▸ **TASK GOAL**
Return the data exactly, but only from the line containing "(fosfonometil) glicina)" through its last line.

++++ SUPPLIED MATERIAL ++++

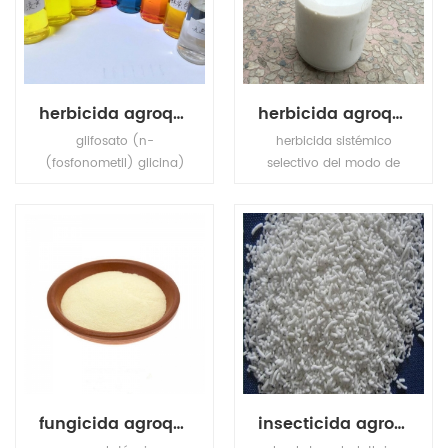
herbicida agroquímico glifosato
herbicida agroquímico nicosulfuron
glifosato (n-
herbicida sistémico
(fosfonometil) glicina)
selectivo del modo de
es un herbicida
acción nicosulfuron,
sistémico de amplio
absorbido por el follaje y
espectro y desecante de
las raíces, con
cultivos.
translocación rápida en
xilema y floema a los
tejidos meristemáticos.
fungicida agroquímico mancozeb 96% tecnología
insecticida agroquímico 50% pimetrozina wg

++++

▸ **RESPONSE TO THE TASK**
(fosfonometil) glicina)
selectivo del modo de
es un herbicida
acción nicosulfuron,
sistémico de amplio
absorbido por el follaje y
espectro y desecante de
las raíces, con
cultivos.
translocación rápida en
xilema y floema a los
tejidos meristemáticos.
fungicida agroquímico mancozeb 96% tecnología
insecticida agroquímico 50% pimetrozina wg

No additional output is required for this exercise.